■ Work instruction
Reproduce each record exactly. The pictures should be skipped.

::: Extracted entries

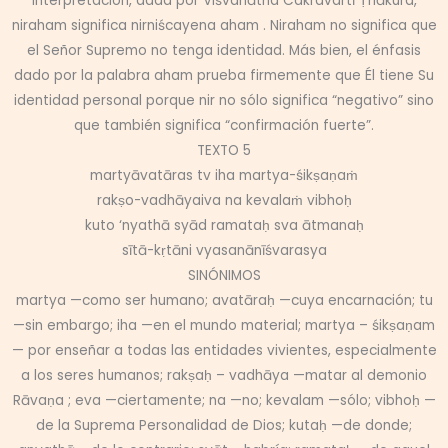
interpretación, dada por Viśvanātha Cakravartī Ṭhākura,
niraham significa nirniścayena aham . Niraham no significa que
el Señor Supremo no tenga identidad. Más bien, el énfasis
dado por la palabra aham prueba firmemente que Él tiene Su
identidad personal porque nir no sólo significa “negativo” sino
que también significa “confirmación fuerte”.
TEXTO 5
martyāvatāras tv iha martya-śikṣaṇaṁ
rakṣo-vadhāyaiva na kevalaṁ vibhoḥ
kuto ‘nyathā syād ramataḥ sva ātmanaḥ
sītā-kṛtāni vyasanānīśvarasya
SINÓNIMOS
martya —como ser humano; avatāraḥ —cuya encarnación; tu
—sin embargo; iha —en el mundo material; martya – śikṣaṇam
— por enseñar a todas las entidades vivientes, especialmente
a los seres humanos; rakṣaḥ – vadhāya —matar al demonio
Rāvaṇa ; eva —ciertamente; na —no; kevalam —sólo; vibhoḥ —
de la Suprema Personalidad de Dios; kutaḥ —de donde;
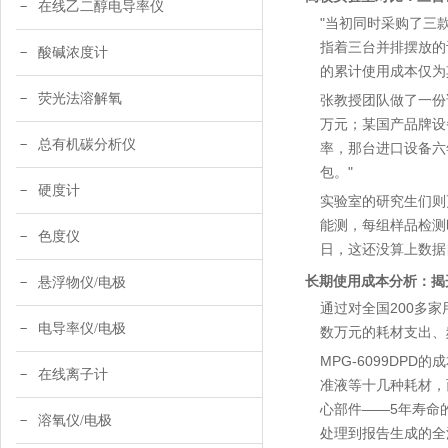
在线乙二醇电导率仪
"当初同时采购了三
指着三台并排摆放的
酸碱浓度计
的累计使用成本仅为
荧光法溶解氧
张教授团队做了一份
万元；某国产品牌设备
总有机碳分析仪
率，那台进口设备六
包。"
硬度计
实验室的研究生们则
能测，每组样品检测
色度仪
日，这还没算上数据
长期使用成本分析：揭
悬浮物仪/电极
通过对全国200多
电导率仪/电极
数万元的耗材支出、频
MPG-6099D
在线离子计
准液等十几种耗材，
心部件——5年寿命
溶氧仪/电极
处理到报告生成的全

::::::

■ Reply to the task
interpretación, dada por Viśvanātha Cakravartī Ṭhākura,
niraham significa nirniścayena aham . Niraham no significa que
el Señor Supremo no tenga identidad. Más bien, el énfasis
dado por la palabra aham prueba firmemente que Él tiene Su
identidad personal porque nir no sólo significa “negativo” sino
que también significa “confirmación fuerte”.
TEXTO 5
martyāvatāras tv iha martya-śikṣaṇaṁ
rakṣo-vadhāyaiva na kevalaṁ vibhoḥ
kuto ‘nyathā syād ramataḥ sva ātmanaḥ
sītā-kṛtāni vyasanānīśvarasya
SINÓNIMOS
martya —como ser humano; avatāraḥ —cuya encarnación; tu
—sin embargo; iha —en el mundo material; martya – śikṣaṇam
— por enseñar a todas las entidades vivientes, especialmente
a los seres humanos; rakṣaḥ – vadhāya —matar al demonio
Rāvaṇa ; eva —ciertamente; na —no; kevalam —sólo; vibhoḥ —
de la Suprema Personalidad de Dios; kutaḥ —de donde;
在线乙二醇电导率仪
"当初同时采购了三
指着三台并排摆放的
酸碱浓度计
的累计使用成本仅为
荧光法溶解氧
张教授团队做了一份
万元；某国产品牌设备
总有机碳分析仪
率，那台进口设备六
包。"
硬度计
实验室的研究生们则
能测，每组样品检测
色度仪
日，这还没算上数据
长期使用成本分析：揭
悬浮物仪/电极
通过对全国200多
电导率仪/电极
数万元的耗材支出、频
MPG-6099D
在线离子计
准液等十几种耗材，
心部件——5年寿命
溶氧仪/电极
处理到报告生成的全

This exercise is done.